(Extracted page text data)
====

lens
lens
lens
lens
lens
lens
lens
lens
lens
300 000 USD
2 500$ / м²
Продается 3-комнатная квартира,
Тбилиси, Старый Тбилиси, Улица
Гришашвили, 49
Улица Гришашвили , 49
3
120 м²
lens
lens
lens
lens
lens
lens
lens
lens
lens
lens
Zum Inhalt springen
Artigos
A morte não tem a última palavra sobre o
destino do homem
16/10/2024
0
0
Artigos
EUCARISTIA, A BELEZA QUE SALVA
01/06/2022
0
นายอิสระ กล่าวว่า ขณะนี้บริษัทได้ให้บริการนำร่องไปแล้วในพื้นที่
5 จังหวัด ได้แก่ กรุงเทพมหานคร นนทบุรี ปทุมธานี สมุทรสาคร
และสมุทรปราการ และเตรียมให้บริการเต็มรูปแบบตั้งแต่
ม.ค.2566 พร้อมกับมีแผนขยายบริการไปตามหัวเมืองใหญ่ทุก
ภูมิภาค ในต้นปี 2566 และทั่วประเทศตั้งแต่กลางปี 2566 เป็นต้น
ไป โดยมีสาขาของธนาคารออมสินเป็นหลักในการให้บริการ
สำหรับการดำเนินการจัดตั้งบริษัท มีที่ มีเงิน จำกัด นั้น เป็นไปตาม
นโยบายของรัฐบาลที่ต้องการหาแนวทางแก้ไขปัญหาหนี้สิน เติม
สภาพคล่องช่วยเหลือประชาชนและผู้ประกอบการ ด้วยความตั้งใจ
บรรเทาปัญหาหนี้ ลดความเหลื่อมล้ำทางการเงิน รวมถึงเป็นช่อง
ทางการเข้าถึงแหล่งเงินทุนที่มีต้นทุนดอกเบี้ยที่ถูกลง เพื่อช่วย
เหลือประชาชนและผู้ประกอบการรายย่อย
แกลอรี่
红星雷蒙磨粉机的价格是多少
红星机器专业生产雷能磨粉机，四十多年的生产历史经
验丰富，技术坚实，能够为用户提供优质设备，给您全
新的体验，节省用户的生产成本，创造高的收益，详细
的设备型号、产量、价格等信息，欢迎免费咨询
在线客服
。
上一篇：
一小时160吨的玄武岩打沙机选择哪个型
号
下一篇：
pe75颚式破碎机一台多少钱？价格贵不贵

====

[Instructions for the task]
Print exactly the lines that run from the line containing "ทางการเข้าถึงแ" to the end of the data, both ends included.

[Exercise solution]
ทางการเข้าถึงแหล่งเงินทุนที่มีต้นทุนดอกเบี้ยที่ถูกลง เพื่อช่วย
เหลือประชาชนและผู้ประกอบการรายย่อย
แกลอรี่
红星雷蒙磨粉机的价格是多少
红星机器专业生产雷能磨粉机，四十多年的生产历史经
验丰富，技术坚实，能够为用户提供优质设备，给您全
新的体验，节省用户的生产成本，创造高的收益，详细
的设备型号、产量、价格等信息，欢迎免费咨询
在线客服
。
上一篇：
一小时160吨的玄武岩打沙机选择哪个型
号
下一篇：
pe75颚式破碎机一台多少钱？价格贵不贵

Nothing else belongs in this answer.